The French Baroque: Le Vau and Francois Mansart
François Mansart and Louis Le Vau were 17th century French architects that developed and defined French Baroque architecture and decorative art. Both men incorporated classicism with Baroque ornamental aesthetics in building and interior design but also articulated novel elements to construction such as the exterior wall double staircase and u-shaped buildings with pavilions and landscaped gardens. Mansart and Le Vau were both employed by the aristocracy and for Kings Louis XIII and XIV, Le Vau being the initial architect hired to redesign and extend Versailles. Sadly, while Le Vau was known for his successful collaboration with other artisans like Charles Le Brun, and was favored by royals, Mansart’s reputation for being difficult meant an inevitable decline in his career.
Mansart is remembered as the first to use the open staircase - two flights along the two outside walls of the primary salon (great hall) - in what would become the Baroque period. Even more so, he is known for expertly blending classicism with the highly ornamental and dramatic style of the Baroque. In fact, Mansart’s designs would have a hand in the neo-classical period that would follow long after his death. An early example of Mansart’s work is at the Château de Blois where he designed an addition to the structure, called the Orléans wing. Here can be seen elements of classicism in the use of pilasters and columns of the Roman orders, dramatic use of light, and spiral staircases. He also designed the Hôtel du Jars, the interior of which exemplifies the situating of residential spaces two rooms deep (in contrast to popular design of the time in which aristocratic residences were processional, one room deep), and the Hôtel de la Vrilliere, his first example of the use of the staircase along exterior walls, and where he also set a gallery set for paintings.
Mansart’s masterpiece is considered to be Château of Maisons Laffitte, or the Castle House, which is still standing and described as a “remarkable achievement of harmony of forms” on the Château website (now a tourist attraction).

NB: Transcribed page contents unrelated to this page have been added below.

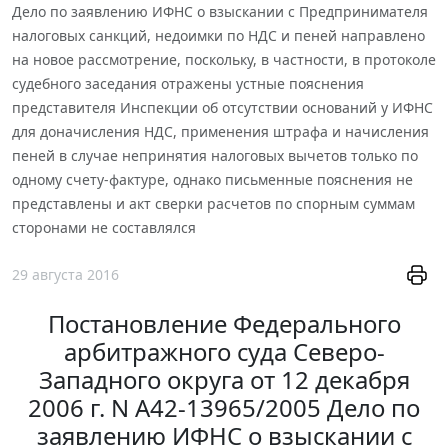
Дело по заявлению ИФНС о взыскании с Предпринимателя
налоговых санкций, недоимки по НДС и пеней направлено
на новое рассмотрение, поскольку, в частности, в протоколе
судебного заседания отражены устные пояснения
представителя Инспекции об отсутствии оснований у ИФНС
для доначисления НДС, применения штрафа и начисления
пеней в случае непринятия налоговых вычетов только по
одному счету-фактуре, однако письменные пояснения не
представлены и акт сверки расчетов по спорным суммам
сторонами не составлялся
29 августа 2016
Постановление Федерального
арбитражного суда Северо-
Западного округа от 12 декабря
2006 г. N А42-13965/2005 Дело по
заявлению ИФНС о взыскании с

The exterior is a testament to Mansart design: pilasters are interspersed with French windows on two levels that are topped by slopped “Mansard” roofs with dormer windows and chimneys interspersed, the classical trim with columns and pediments. The building is u-shaped with a central salon and winged extensions. Inside is a white entrance hall with stone carvings and fluted doric columns and a marble staircase that leads to an enfilade (rooms aligned with one another with connecting doors creating a hierarchical sequence of spaces). The château is surrounded by a moat but also by extensive gardens and lawns, features hallmark of the Baroque. Mansart would go on to design other buildings like the Hotel de Carnevalet and the Val-de-Grâce, but the Castle House is still considered his fundamental work.

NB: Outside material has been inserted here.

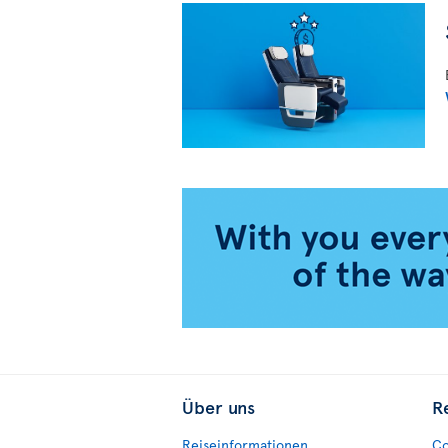
Über uns
R
Reiseinformationen
Co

Le Vau, like Mansart, worked among the aristocracy - he was the royal architect commissioned for work on Versailles. Le Vau is known for his collaboration with other artisans like Charles LeBrun and Jules Hardouin Mansart (nephew to François Mansart), and for having almost singularly defined Louis XIV style. Like Mansart, he also married the classical with Baroque ornamentalism using recessed compositions, pilasters, architraves, pediments, and cornices that were intermixed with gilded and bronzed stucco, mirrors, carvings, and trompe l’oeil paintings. Vaux Le Vicomte Castle is one example of these syntheses, a residence Le Vau built in concert with Andre Le Nôtre, a landscape architect, and painter/decorator Le Brun. The salon of Vaux Le Vicomte is appointed with arched mirrored doors set between corinthian pilasters, with an upper level of windows set underneath the dome that is surrounded with ornamental stucco figures like putti, and garlands. This intermix of classicism and Baroque ornamentalism is also present at Le Vau's Hôtel Lambert, also at the Apollo Gallery at the Palace of the Louvre – with its long barrel vaulted ceiling and sculpted and painted images - and at Versailles, especially in the chapel.

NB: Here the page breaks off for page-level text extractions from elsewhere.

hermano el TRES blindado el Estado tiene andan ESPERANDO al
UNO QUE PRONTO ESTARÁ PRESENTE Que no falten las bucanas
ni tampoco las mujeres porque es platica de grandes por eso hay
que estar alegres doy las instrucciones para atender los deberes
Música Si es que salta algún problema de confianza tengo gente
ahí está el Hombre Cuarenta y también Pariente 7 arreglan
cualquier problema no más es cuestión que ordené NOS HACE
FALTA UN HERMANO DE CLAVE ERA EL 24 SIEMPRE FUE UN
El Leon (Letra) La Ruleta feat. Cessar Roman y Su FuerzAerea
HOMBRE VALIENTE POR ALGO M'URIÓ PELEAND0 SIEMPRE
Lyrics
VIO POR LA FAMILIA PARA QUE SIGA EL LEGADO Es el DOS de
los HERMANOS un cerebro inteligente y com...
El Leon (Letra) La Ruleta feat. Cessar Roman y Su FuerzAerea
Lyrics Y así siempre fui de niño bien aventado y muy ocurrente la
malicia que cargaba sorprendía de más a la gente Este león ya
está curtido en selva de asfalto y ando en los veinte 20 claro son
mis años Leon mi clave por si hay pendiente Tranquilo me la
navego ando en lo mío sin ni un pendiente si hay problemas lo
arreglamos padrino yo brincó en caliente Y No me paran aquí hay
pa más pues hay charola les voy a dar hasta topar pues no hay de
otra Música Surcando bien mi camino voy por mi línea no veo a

Le Vau also become known for his innovative spatial designs that is demonstrated how he designed room shape to compliment to the room's orientation and locale within a residence. Of course, Le Vau used the enfilade arrangement in his residential design. The central salon was a public space and served as an introduction to two suites, one on each side of the residential block culminating in an apartment within antechamber, a chamber, and a cabinet. Aristocratic or royal bedrooms would have an alcove set into one wall where the bed was located behind a low gate – a Le Vau innovation. Le Vau’s constructions, like Vaux Le Vicomte, included a dome above the salon, flanked by two wings of apartments on either side of the central main space. However, the design of the hotel, or townhouse, was where Le Vau exercised an even more unique spatial design, as seen in the outlay of the Hôtel Lambert in which the residential left side is dominated by a salon that is adjacent to equally sized courtyards and gardens on the right side, as opposed to having a central open spaced flanked by two blocks of apartments. The exteriors of Le Vau’s buildings were just as grand and intimidating - classical “monumentalism” is expressed in stone facades interspersed with pilasters and pediments surrounded by moats, gardens, courtyards and pavilions.
Mansart’s contribution to Baroque style is revered by the French, in its stolid articulation of classicism balanced with the spectacle in ornamentation. However, Le Vau’s legacy has proven to be more dispersed. While it was Jules Hardouin Mansart (great-nephew of François Mansart)who took over the design and construction of the remodeled Versailles after Le Vau’s death, it was Le Vau that set precedent for its further decoration and orchestrated the collaboration of artisans in the Baroque design of Versailles. It followed that across Europe in the years to follow, construction of the residences of the aristocracy and palaces of the royal elite replicated the style and form set forth by Mansart and Le Vau.